Midmorning and midafternoon snacks - very healthy

Our evenings were spent visiting local restaurants filled with SE Asian cooking. Lots of rice, lots of pork, lots of fresh fish, lots of bok choy, lots of noodle-filled soup. Duck and frog was offered in one place. Served family style, our small group of four could pick and choose the dishes we wished to try. It was a great part of the trip. But by the end of the tour I was craving a hamburger.

Field in Vietnam delta

Accommodations were very high class. While our first night was spent in a modest lodge, the remaining nights were in very Westernized large hotels with swimming pools, restaurants, bars, and spacious rooms. I prefer staying more modest places, but at the end of a hot day of biking, a dip in the pool and a cold beer from the in-room fridge were great.

Fresh frog, anyone? We drank coconut juice right out of the coconut almost daily

I've spent the last couple days in Saigon, mostly reading, writing, and taking short walks on the city’s overcrowded streets.

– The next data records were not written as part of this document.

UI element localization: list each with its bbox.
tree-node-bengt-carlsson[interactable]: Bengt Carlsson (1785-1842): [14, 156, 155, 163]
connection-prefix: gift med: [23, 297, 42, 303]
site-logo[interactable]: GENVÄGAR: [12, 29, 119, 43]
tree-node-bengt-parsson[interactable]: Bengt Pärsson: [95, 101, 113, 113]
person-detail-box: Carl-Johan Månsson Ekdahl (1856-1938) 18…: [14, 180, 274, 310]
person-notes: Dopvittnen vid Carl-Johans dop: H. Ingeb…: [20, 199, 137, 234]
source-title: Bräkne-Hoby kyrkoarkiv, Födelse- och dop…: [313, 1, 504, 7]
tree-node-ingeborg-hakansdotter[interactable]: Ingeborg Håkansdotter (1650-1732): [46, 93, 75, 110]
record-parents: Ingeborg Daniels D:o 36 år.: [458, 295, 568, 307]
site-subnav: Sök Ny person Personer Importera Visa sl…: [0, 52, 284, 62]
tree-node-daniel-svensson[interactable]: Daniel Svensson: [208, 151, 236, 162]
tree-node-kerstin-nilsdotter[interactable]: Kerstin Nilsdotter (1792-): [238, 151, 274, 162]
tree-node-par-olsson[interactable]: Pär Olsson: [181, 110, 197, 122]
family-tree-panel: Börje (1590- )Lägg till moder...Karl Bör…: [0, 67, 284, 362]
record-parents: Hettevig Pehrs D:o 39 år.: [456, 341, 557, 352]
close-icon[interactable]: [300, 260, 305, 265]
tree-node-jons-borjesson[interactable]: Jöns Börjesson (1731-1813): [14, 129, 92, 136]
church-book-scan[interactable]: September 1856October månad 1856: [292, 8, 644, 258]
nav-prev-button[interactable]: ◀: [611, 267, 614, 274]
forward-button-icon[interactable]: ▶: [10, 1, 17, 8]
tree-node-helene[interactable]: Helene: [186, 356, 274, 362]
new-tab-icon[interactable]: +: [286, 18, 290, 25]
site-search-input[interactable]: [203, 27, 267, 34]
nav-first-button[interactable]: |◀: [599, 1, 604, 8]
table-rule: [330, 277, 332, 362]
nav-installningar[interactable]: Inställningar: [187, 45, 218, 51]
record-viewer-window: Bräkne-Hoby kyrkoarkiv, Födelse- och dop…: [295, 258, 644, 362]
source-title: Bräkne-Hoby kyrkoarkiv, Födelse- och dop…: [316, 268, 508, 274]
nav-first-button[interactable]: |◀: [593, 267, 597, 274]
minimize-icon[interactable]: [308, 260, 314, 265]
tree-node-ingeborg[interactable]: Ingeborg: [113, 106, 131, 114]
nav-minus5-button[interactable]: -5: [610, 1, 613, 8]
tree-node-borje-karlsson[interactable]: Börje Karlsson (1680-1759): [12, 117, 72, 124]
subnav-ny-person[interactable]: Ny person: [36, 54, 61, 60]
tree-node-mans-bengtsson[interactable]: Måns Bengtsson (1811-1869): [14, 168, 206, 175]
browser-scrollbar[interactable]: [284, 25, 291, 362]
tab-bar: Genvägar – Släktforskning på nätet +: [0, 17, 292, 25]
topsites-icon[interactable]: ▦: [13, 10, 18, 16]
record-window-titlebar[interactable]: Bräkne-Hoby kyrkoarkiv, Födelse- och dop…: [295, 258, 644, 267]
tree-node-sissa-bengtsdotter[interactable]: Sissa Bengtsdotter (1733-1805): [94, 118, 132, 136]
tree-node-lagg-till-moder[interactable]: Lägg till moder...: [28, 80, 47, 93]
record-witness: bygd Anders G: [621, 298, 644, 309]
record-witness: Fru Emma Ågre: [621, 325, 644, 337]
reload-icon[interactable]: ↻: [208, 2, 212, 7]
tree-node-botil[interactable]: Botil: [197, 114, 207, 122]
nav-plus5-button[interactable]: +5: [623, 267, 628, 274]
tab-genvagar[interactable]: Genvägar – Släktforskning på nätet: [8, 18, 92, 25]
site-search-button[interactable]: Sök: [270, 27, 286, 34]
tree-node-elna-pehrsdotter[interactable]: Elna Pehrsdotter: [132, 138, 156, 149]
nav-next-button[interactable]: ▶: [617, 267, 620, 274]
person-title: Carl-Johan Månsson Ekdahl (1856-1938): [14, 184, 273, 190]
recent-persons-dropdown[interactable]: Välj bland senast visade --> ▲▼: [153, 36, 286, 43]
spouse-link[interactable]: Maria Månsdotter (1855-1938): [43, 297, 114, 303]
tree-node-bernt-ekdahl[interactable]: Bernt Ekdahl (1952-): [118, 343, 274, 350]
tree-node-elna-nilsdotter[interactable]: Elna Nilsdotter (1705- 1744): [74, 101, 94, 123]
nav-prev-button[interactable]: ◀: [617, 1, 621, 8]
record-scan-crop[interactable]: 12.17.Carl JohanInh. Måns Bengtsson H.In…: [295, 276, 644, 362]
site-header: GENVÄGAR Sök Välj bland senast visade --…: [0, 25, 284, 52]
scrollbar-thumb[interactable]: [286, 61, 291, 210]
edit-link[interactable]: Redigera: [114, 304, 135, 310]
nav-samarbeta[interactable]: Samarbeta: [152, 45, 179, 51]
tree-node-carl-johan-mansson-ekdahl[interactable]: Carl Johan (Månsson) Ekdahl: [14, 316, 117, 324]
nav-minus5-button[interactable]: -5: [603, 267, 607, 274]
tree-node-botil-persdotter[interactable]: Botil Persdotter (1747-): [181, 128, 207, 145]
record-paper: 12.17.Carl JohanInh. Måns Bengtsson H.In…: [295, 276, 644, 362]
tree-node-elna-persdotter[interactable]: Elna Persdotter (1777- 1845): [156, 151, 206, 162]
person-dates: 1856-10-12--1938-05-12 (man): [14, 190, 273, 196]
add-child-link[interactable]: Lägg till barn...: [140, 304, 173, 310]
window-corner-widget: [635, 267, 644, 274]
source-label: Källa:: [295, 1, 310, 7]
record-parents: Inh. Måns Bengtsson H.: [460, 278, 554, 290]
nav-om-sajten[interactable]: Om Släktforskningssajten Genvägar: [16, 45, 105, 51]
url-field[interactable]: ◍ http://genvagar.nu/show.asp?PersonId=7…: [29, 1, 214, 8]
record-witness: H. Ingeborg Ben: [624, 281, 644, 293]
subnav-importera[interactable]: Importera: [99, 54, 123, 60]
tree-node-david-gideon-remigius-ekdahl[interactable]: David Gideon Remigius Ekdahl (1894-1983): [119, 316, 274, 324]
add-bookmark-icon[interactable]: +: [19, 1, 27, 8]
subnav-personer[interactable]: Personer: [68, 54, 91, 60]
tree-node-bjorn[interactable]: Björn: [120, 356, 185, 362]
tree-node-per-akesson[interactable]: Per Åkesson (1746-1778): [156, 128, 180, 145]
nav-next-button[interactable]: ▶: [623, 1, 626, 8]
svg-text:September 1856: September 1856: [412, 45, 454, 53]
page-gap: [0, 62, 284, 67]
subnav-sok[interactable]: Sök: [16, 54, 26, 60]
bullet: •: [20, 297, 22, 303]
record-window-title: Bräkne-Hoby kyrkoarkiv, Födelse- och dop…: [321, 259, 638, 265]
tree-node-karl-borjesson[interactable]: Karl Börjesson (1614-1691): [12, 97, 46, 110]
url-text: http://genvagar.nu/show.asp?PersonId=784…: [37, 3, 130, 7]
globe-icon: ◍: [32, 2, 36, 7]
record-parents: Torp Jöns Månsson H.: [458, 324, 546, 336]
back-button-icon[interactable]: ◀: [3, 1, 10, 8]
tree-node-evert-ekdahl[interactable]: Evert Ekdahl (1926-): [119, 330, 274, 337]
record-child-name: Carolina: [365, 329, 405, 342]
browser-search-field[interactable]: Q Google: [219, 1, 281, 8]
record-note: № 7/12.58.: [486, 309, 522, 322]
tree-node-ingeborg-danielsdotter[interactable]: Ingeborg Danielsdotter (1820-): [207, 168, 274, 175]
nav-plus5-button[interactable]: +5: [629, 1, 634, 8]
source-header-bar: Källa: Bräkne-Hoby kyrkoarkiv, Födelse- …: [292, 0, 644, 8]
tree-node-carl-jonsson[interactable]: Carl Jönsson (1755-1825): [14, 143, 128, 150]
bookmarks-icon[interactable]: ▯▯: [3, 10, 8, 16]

Street crossing here is an art form. Aaron, not having been to Vietnam before, did the museums and Chi Chi tunnels. After rejecting the crowded bunk bed filled hostel with no AC I had booked, I found  a nicer hotel nearby. Aaron stayed with my son’s inlaws who have a large home here where I stayed when I visited three years ago for his wedding.

Saigon traffic

All in all, a great trip. Lots of culture. Lots of exercise. Lots of good company with both Aaron and the Canadian couple who were on the tour with us. The days were always hot, the roads busy and rough, and van rides were long. But I am sure glad I did it.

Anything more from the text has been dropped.